===== Given information =====

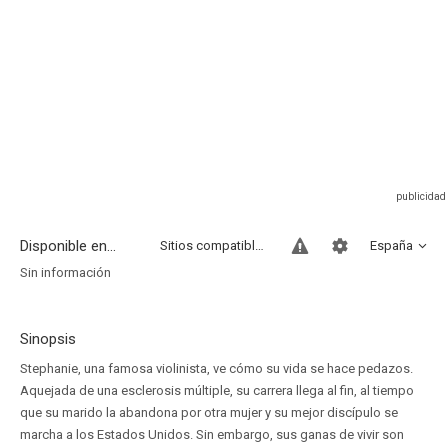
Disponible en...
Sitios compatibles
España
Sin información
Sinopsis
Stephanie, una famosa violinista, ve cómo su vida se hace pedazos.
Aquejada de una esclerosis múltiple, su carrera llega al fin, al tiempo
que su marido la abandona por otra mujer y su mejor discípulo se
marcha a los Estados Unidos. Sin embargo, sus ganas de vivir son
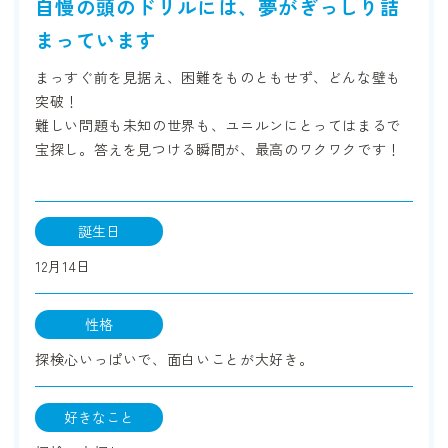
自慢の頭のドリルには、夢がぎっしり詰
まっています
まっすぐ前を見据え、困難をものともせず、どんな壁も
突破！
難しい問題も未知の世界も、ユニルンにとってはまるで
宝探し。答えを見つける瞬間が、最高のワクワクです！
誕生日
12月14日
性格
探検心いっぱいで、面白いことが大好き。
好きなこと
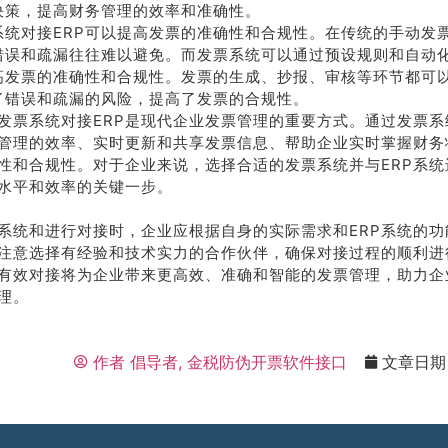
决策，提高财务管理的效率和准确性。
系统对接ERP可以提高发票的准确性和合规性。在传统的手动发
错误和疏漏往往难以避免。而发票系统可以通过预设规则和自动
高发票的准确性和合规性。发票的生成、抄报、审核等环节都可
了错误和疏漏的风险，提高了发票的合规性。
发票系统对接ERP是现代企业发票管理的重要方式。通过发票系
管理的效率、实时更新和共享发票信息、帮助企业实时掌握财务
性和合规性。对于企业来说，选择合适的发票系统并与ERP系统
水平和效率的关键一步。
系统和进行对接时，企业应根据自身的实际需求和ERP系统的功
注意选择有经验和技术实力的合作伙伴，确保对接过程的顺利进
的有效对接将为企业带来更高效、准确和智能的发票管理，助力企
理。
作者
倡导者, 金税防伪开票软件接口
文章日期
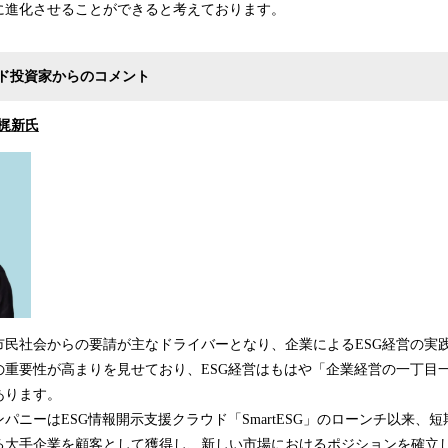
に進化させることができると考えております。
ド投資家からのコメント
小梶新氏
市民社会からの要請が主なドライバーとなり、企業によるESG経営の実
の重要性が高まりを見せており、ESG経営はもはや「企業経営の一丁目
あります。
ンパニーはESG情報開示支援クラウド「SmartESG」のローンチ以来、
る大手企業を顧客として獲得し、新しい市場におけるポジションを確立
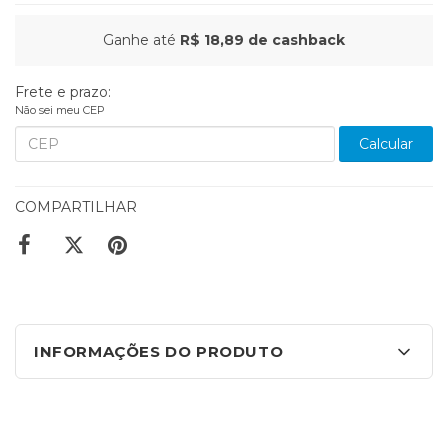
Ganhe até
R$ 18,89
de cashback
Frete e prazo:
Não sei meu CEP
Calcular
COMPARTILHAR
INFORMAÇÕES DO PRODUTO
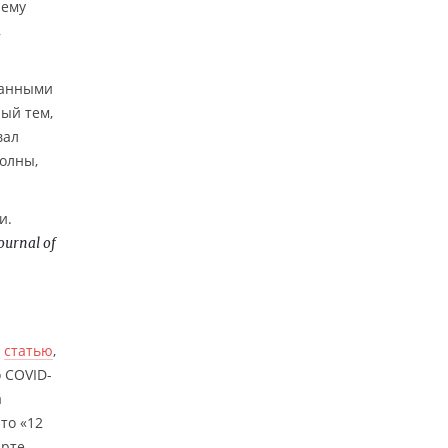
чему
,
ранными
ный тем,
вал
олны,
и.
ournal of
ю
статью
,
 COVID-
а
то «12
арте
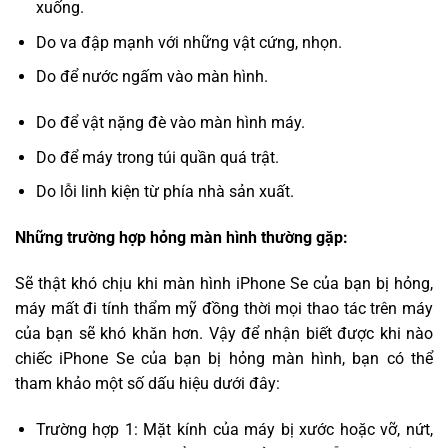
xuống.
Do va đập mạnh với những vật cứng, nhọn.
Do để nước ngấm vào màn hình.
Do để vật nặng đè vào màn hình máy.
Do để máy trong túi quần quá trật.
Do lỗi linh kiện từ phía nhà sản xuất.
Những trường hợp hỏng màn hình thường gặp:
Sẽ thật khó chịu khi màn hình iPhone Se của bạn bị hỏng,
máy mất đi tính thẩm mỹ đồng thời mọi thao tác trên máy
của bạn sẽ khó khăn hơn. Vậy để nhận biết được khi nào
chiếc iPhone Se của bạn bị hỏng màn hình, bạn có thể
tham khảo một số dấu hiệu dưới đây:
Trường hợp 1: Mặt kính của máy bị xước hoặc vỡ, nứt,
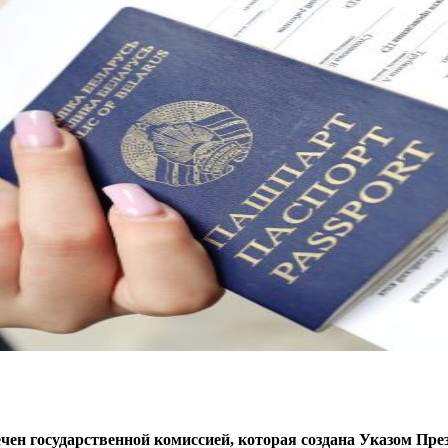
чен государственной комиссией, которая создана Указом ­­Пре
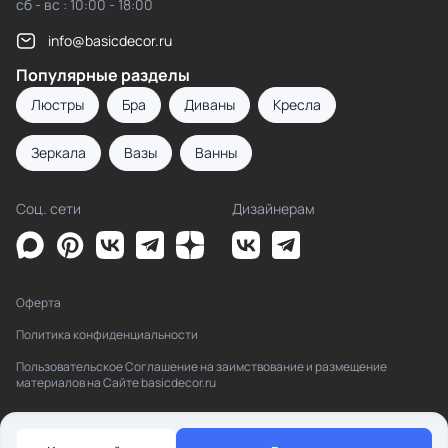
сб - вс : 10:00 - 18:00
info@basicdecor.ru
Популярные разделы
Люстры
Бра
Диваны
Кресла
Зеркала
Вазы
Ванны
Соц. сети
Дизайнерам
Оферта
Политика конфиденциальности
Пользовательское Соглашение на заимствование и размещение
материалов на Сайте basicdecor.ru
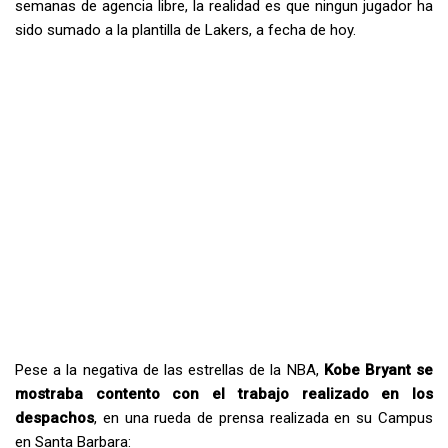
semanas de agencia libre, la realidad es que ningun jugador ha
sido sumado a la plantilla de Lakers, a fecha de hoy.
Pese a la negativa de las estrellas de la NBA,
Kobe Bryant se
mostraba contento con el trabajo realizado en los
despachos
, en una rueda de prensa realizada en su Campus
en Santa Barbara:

=====
===== Given information =====

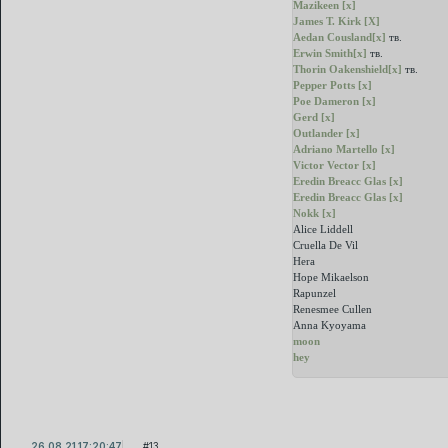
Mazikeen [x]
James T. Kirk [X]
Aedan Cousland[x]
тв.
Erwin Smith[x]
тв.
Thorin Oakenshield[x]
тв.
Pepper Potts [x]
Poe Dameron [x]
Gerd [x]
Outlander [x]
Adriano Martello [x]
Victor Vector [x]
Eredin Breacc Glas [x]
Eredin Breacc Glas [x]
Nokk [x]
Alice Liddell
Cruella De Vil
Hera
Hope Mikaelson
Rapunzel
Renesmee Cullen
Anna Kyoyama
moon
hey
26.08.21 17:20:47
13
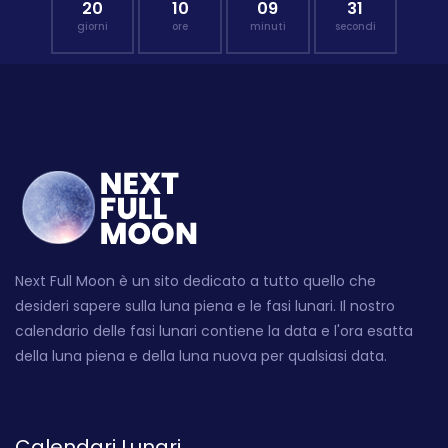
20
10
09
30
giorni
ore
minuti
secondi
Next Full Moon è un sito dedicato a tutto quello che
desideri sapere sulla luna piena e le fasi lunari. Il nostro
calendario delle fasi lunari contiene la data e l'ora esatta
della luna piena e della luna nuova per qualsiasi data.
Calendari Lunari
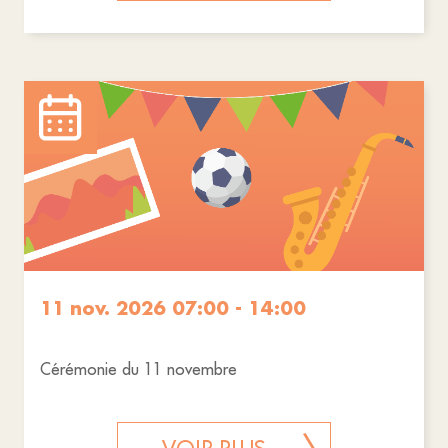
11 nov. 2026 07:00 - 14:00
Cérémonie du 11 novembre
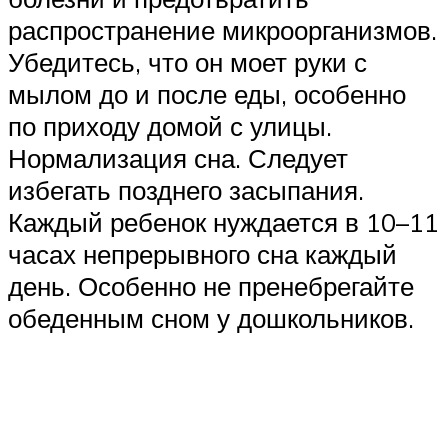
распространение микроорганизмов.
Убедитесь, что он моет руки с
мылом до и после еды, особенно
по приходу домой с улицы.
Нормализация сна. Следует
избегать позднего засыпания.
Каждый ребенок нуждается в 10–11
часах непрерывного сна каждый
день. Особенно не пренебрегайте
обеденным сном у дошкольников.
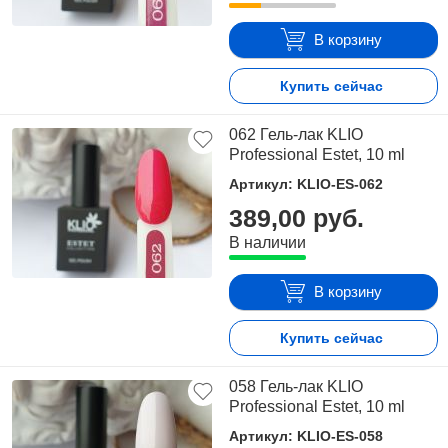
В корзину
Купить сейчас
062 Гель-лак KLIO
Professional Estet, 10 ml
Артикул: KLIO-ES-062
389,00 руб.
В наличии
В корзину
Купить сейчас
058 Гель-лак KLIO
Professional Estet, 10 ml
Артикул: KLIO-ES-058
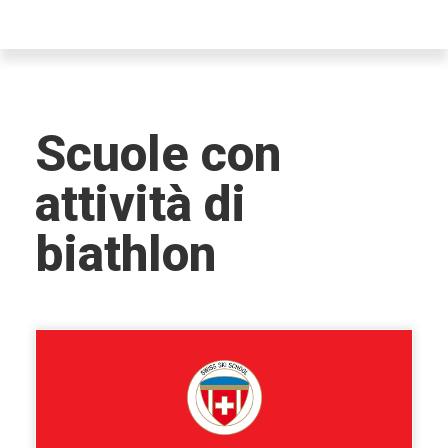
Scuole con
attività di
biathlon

=====
===== Given information =====

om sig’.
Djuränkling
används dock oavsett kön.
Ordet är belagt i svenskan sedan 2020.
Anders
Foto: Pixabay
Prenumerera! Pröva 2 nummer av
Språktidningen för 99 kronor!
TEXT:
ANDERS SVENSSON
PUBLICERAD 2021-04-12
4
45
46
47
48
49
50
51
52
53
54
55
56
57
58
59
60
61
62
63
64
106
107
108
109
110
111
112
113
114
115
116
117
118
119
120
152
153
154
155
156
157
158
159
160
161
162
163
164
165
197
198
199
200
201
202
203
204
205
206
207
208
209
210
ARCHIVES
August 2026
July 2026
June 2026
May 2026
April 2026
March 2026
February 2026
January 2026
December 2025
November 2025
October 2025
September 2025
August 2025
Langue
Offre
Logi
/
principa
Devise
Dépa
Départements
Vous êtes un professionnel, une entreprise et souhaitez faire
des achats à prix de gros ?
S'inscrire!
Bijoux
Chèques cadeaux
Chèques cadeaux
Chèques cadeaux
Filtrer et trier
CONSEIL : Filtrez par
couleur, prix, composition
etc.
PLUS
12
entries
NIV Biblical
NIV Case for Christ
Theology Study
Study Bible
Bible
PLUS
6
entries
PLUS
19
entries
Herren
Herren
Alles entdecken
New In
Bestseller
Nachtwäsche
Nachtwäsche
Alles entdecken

=====

» Exercise details: Print exactly the lines above that run from the one with "Disponible en..." to the one with "高发票的准确性和合规性。发票的生成、抄报、审核等环节都可", both included. No pictures.

» Written solution:
Disponible en...
Sitios compatibles
España
Sin información
Sinopsis
Stephanie, una famosa violinista, ve cómo su vida se hace pedazos.
Aquejada de una esclerosis múltiple, su carrera llega al fin, al tiempo
que su marido la abandona por otra mujer y su mejor discípulo se
marcha a los Estados Unidos. Sin embargo, sus ganas de vivir son
自慢の頭のドリルには、夢がぎっしり詰
まっています
まっすぐ前を見据え、困難をものともせず、どんな壁も
突破！
難しい問題も未知の世界も、ユニルンにとってはまるで
宝探し。答えを見つける瞬間が、最高のワクワクです！
誕生日
12月14日
性格
探検心いっぱいで、面白いことが大好き。
好きなこと
决策，提高财务管理的效率和准确性。
系统对接ERP可以提高发票的准确性和合规性。在传统的手动发
错误和疏漏往往难以避免。而发票系统可以通过预设规则和自动
高发票的准确性和合规性。发票的生成、抄报、审核等环节都可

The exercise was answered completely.